Data items:

********************

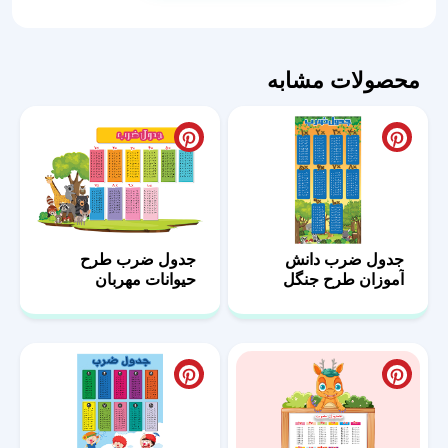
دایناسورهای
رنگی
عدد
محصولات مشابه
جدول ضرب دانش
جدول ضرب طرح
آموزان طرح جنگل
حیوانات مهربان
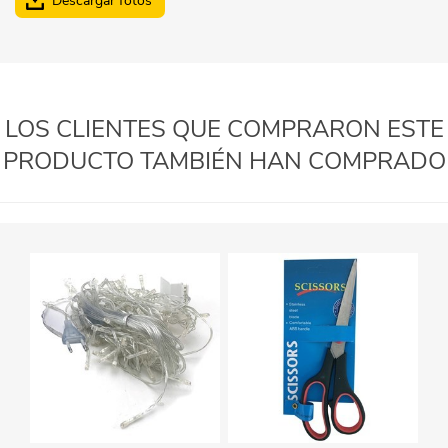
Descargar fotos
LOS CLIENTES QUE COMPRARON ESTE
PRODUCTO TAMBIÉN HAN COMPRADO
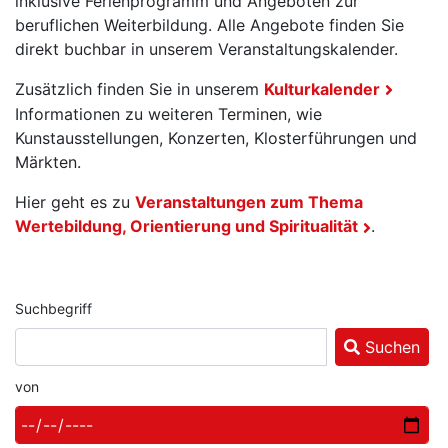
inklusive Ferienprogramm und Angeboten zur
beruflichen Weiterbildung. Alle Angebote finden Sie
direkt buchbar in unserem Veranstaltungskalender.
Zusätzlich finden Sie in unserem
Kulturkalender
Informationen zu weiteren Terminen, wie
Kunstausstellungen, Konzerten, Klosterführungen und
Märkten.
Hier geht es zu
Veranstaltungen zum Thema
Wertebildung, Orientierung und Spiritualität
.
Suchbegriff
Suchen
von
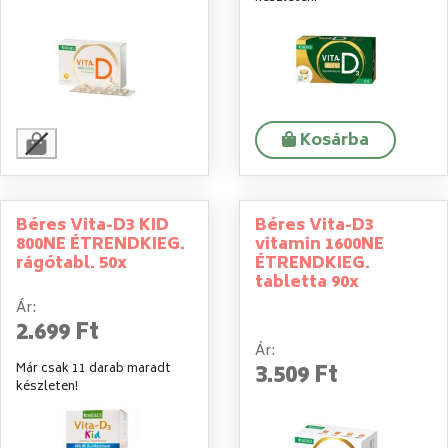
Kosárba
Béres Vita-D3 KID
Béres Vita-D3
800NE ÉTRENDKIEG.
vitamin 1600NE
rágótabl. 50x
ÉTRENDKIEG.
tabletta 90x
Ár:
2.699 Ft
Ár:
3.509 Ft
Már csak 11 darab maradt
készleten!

********************

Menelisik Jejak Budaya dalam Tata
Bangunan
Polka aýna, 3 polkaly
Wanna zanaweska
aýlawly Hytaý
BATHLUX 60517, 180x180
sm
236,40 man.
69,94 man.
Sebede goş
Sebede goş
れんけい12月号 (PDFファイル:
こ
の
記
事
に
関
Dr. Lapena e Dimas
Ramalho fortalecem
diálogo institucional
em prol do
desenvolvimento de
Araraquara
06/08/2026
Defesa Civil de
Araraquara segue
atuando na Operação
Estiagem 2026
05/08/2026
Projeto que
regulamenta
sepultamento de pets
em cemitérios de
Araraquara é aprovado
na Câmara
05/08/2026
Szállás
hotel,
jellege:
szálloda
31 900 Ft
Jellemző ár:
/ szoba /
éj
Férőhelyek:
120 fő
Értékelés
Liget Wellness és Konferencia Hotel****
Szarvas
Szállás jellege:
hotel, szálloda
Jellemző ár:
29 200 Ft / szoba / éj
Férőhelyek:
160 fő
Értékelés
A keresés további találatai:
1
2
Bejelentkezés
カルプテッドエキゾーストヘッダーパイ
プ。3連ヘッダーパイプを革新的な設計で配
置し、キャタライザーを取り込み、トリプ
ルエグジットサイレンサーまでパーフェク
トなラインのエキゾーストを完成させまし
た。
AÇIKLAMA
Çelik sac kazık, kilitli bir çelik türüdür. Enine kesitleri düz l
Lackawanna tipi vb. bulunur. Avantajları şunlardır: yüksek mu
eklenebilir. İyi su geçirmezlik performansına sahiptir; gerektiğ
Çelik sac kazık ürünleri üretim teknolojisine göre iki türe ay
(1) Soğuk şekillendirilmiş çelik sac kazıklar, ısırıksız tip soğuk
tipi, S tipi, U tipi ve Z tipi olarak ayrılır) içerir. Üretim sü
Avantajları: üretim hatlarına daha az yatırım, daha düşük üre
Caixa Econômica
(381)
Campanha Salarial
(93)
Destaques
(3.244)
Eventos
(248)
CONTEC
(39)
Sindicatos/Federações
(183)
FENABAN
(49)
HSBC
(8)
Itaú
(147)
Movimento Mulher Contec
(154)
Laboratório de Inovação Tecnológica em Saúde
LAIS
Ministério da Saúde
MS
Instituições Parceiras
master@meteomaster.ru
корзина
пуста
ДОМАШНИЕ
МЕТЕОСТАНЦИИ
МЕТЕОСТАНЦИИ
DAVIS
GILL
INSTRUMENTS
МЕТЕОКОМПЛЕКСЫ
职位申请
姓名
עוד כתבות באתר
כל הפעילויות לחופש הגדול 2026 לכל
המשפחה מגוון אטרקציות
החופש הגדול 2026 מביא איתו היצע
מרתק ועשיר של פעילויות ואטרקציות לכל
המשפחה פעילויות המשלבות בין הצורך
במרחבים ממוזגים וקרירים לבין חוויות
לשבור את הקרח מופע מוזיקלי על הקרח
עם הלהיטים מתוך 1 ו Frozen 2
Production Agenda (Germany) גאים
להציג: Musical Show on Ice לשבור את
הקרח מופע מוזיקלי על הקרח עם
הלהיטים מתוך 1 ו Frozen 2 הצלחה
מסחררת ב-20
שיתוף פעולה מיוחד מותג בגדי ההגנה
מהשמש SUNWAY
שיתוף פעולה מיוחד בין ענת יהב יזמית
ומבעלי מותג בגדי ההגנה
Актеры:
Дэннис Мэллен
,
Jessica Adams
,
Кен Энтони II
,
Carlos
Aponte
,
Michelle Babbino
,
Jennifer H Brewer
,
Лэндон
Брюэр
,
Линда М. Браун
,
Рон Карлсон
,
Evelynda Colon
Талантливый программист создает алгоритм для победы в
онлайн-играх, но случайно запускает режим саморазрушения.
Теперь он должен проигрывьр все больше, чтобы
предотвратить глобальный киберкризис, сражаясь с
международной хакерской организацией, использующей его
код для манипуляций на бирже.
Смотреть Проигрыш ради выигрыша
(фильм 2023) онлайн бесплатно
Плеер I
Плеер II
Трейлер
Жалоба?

********************

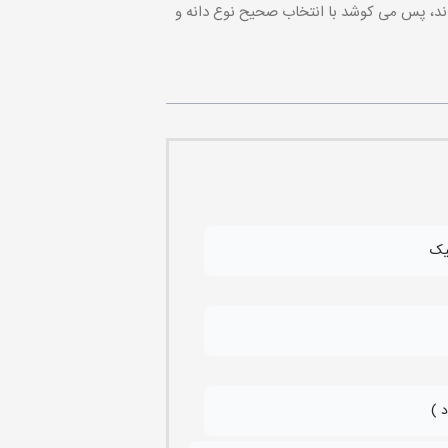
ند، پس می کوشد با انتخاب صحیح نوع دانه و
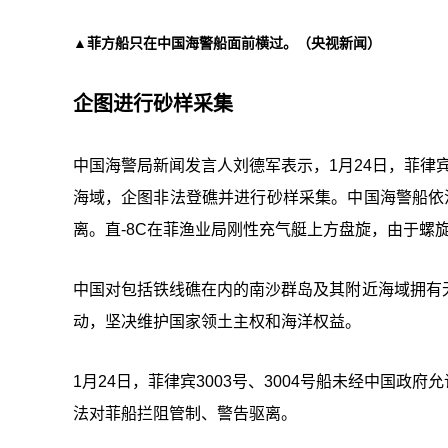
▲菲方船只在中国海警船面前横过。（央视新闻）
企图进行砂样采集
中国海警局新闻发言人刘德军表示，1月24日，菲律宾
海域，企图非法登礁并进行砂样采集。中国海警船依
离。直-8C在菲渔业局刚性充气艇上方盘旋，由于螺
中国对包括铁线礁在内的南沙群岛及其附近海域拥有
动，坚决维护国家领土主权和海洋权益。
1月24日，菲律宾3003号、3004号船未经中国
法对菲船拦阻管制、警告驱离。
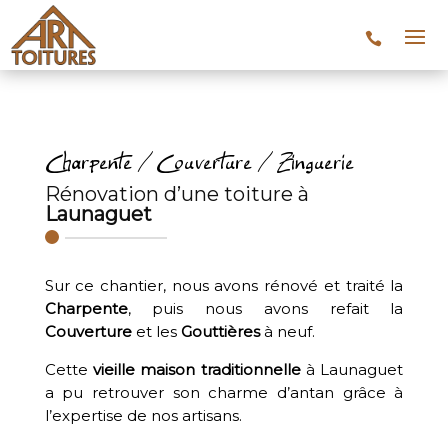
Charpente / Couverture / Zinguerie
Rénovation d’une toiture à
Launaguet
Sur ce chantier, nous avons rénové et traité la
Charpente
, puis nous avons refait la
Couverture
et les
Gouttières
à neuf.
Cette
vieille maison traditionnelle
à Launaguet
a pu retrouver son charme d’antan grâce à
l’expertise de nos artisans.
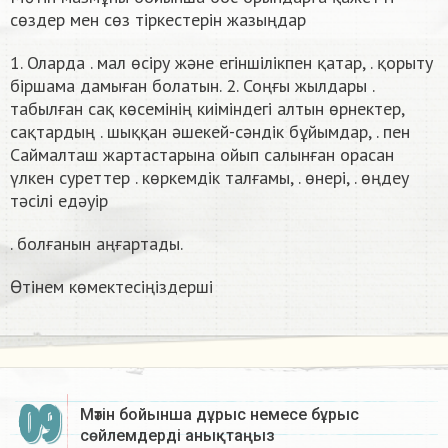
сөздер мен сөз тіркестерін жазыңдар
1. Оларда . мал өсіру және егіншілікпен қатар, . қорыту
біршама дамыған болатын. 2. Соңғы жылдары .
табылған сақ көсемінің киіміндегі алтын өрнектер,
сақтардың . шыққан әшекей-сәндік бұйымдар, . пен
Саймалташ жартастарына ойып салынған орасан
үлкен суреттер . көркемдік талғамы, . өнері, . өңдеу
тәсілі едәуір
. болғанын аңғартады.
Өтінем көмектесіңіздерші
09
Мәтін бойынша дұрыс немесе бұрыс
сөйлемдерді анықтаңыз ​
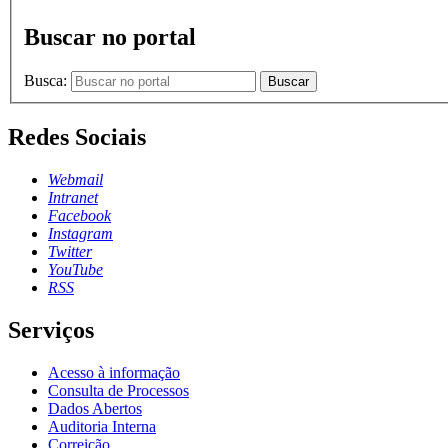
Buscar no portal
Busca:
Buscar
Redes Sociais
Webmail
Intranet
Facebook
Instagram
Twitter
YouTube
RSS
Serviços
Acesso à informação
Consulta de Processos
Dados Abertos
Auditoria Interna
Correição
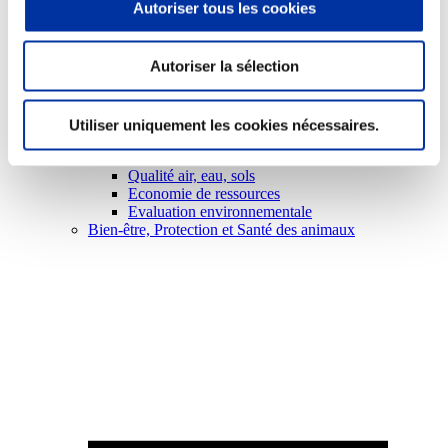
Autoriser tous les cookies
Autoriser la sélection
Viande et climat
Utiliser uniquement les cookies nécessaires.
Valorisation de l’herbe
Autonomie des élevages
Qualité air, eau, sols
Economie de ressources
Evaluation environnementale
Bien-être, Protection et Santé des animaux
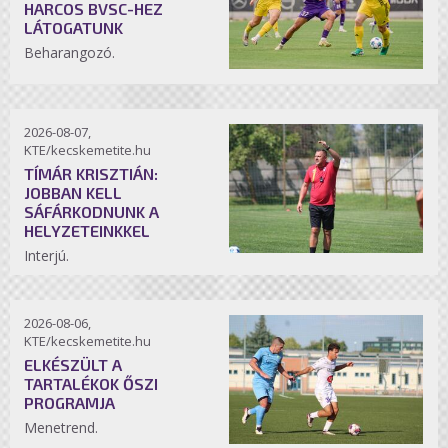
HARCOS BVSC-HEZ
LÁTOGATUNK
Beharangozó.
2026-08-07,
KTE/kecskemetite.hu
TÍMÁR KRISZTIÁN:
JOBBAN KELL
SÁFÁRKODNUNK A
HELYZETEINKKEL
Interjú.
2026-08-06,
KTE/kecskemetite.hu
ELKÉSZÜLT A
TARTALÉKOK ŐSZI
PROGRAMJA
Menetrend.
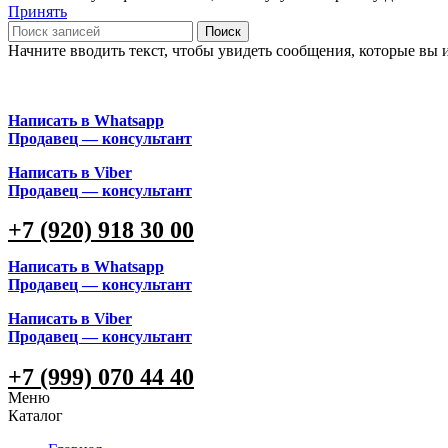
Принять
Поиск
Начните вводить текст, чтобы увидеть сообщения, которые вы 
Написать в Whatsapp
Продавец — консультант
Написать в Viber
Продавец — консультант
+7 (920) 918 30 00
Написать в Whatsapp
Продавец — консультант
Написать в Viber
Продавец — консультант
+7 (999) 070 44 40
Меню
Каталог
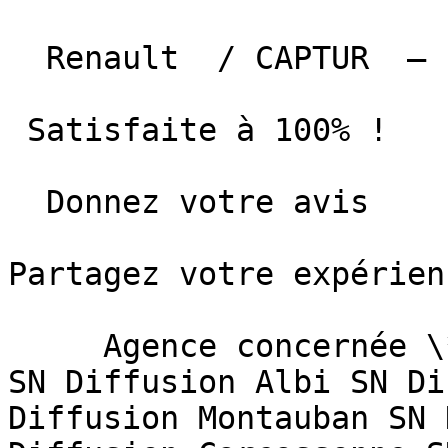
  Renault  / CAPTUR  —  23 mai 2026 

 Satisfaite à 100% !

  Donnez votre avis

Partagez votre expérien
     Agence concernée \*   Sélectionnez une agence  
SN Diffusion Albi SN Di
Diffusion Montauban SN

********************

# [Assigned task]
Look above for the line with "دایناسورهای" and the line with "Kulturkalender"; set down those two lines and all lines between them exactly, without pictures and without anything else.

# [Reply]
دایناسورهای
رنگی
عدد
محصولات مشابه
جدول ضرب دانش
جدول ضرب طرح
آموزان طرح جنگل
حیوانات مهربان
Descargar fotos
LOS CLIENTES QUE COMPRARON ESTE
PRODUCTO TAMBIÉN HAN COMPRADO
inklusive Ferienprogramm und Angeboten zur
beruflichen Weiterbildung. Alle Angebote finden Sie
direkt buchbar in unserem Veranstaltungskalender.
Zusätzlich finden Sie in unserem
Kulturkalender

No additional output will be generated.